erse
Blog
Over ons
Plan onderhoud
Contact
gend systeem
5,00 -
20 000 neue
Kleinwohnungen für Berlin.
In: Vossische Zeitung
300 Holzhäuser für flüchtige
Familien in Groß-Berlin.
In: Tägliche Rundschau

→ Work to be completed
Retype the lines from the one containing "Plan onderhoud" through the last line of the records. Leave out everything else.

→ Result of the task
Plan onderhoud
Contact
gend systeem
5,00 -
20 000 neue
Kleinwohnungen für Berlin.
In: Vossische Zeitung
300 Holzhäuser für flüchtige
Familien in Groß-Berlin.
In: Tägliche Rundschau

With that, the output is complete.